Regulation of rapC P1 by ComA∼P. Strains containing a P1-lacZ fusion were grown in defined minimal medium, and β-galactosidase specific activity is plotted as a function of OD₆₀₀. Shown are data only from the exponential phase of growth. The data are from one of at least three independent experiments. (A) wt, wild type (IRN216); comP, IRN220; comQ, IRN222; comA, IRN219. (B) rapC, IRN217; phrC, IRN218; opp, IRN224; wt, wild type (IRN216) (same data as in panel A).

FIG. 4

Regulation of rapC P1 by CSF. The β-galactosidase specific activity from P1-lacZ in cells at low density was measured 70 min after the addition of synthetic CSF (see Materials and Methods).
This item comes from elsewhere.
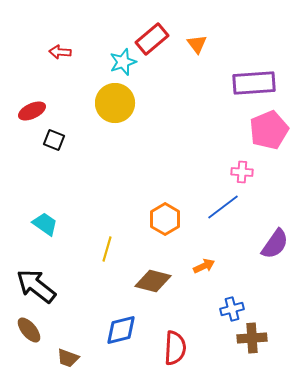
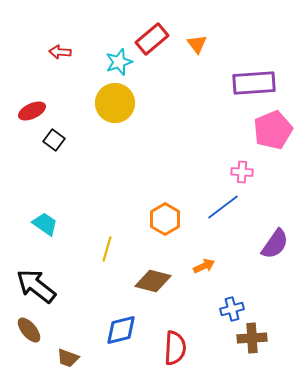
cyan star: moved 4 px left
pink pentagon: moved 4 px right
black square: rotated 15 degrees clockwise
Shown are data from one of at least three independent experiments. wt, wild type (IRN216); rapC, IRN217.

FIG. 5

Control of rapC P1 by CodY. Strains containing a P1-lacZ fusion were grown in minimal medium with the indicated additions, and β-galactosidase specific activity is plotted as a function of OD₆₀₀. Shown are data from one of at least three independent experiments. wt, wild type (IRN289) grown without and with Casamino Acids (+CAA); ΔcodY (+CAA), IRN299 grown with Casamino Acids. unkU::spc, which was used as a selectable maker in the transformation of the ΔcodY marker, had no effect on expression of P1-lacZ (data not shown). codY had no effect in the absence of Casamino Acids (data not shown). Apparent differences in P1-lacZ expression between Fig. 3 and 5 at high ODs are due to extra data points after the end of cell growth in Fig. 5 and daily variation.

FIG. 6

Expression of phrC P2. Strains containing a P2-lacZ fusion were grown in defined minimal medium, and β-galactosidase specific activity is plotted as a function of time relative to entry into stationary phase. The data are not plotted as a function of cell density because upon entry into stationary phase there is little increase in culture density but a significant increase in specific activity. Shown are data from one of at least three independent experiments. Time zero is defined as the end of exponential growth. (A) wt, wild type (IRN238); comA, IRN250; spo0H, IRN243. (B) WT, wild type (IRN238); spo0A, IRN249; spo0A abrB, IRN252.

FIG. 7

Expression of (P1, P2)-lacZ. Strains containing the (P1, P2)-lacZ fusion were grown in defined minimal medium, and β-galactosidase specific activity is plotted as a function of time. Shown are data from one of at least three independent experiments. Time zero is defined as the end of exponential growth. (A) wt, wild type (IRN235); comA, IRN277; spo0H, IRN273. (B) wt, wild type (IRN235); spo0A, IRN246; spo0A abrB, (BAL6).

FIG. 8

Accumulation of extracellular CSF. Conditioned medium was collected at different times during growth and assayed for CSF (Materials and Methods). Shown are data from one of three independent experiments. The levels of CSF measured for a particular strain during exponential growth varied by ∼10% from experiment to experiment. During stationary phase, this variability increased to ∼25%. Time zero is defined as the end of exponential growth. (A) open squares, wild type (wt; AG174); filled triangles, comA (JRL192); open circles, spo0H (AG665). (B) Data from panel A replotted to compare comA and spo0H mutants.